How to build a 13-week cash flow forecast on Starch
A 13-week cash flow forecast is a rolling, week-by-week view of what hits your account and what leaves it — covering roughly one quarter ahead. It's different from your P&L (which is accrual-based and backward-looking) and different from a runway calculation (which averages your burn rate). A 13-week forecast tracks timing: when does the customer invoice actually clear, when does payroll hit, when does the rent ACH go out. That timing gap is where operators get into trouble.
What this looks like in practice varies. A SaaS company cares about Stripe payouts landing before payroll. A services firm cares about client payment cycles and contractor disbursements. A product business cares about inventory outlays and when wholesale receivables clear. The mechanics differ, but the need is identical: know what your account balance will actually look like, week by week, before it happens instead of after.

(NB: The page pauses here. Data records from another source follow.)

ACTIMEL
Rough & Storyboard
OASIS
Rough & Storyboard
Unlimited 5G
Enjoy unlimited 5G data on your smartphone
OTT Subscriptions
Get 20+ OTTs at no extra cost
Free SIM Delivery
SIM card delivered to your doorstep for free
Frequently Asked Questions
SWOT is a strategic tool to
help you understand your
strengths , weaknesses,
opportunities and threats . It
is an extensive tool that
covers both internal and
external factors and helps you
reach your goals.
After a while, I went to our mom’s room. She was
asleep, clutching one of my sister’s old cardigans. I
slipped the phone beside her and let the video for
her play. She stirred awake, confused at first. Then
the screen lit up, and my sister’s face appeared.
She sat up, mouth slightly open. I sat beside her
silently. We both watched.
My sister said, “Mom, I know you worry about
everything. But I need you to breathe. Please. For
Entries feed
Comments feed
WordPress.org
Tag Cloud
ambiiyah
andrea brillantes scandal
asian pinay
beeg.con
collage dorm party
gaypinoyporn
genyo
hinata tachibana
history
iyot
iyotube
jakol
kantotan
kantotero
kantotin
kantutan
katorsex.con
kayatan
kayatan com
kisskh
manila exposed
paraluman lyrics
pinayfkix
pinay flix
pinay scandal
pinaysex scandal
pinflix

On Starch, your real bank balance and Stripe revenue are always in the forecast — no manual exports, no waiting for your bookkeeper. You end up with a weekly cash dashboard that updates automatically, shows each major outflow category as its own row, and flags the weeks where the balance gets tight. If you want a Slack message every Monday with the week's opening balance and any red-flag weeks ahead, that's there too. The forecast you have on Tuesday morning reflects what actually happened on Monday, not what you last entered into a spreadsheet two weeks ago.
Why it matters
Cash surprises kill otherwise healthy businesses. A company can show profit on paper and still miss payroll because receivables cleared two weeks late. Getting the 13-week forecast right means you see a thin week coming with enough lead time to draw on a credit line, accelerate collections, or delay a discretionary purchase. Getting it wrong means you're reacting — moving money in a hurry, making bad vendor decisions under pressure, or discovering a shortfall the week it's already a problem.
Common pitfalls
The most common mistakes: using your accounting software's cash balance instead of your actual bank balance, so you're forecasting from a number that's already days stale. Conflating accrual revenue with cash received — a signed contract is not a deposit. Building the forecast once after a board meeting and not updating it when a big customer pays late or an unexpected vendor charge hits. And using monthly buckets when the critical events — payroll, rent, a large supplier payment — all fall in specific weeks that a monthly view completely obscures.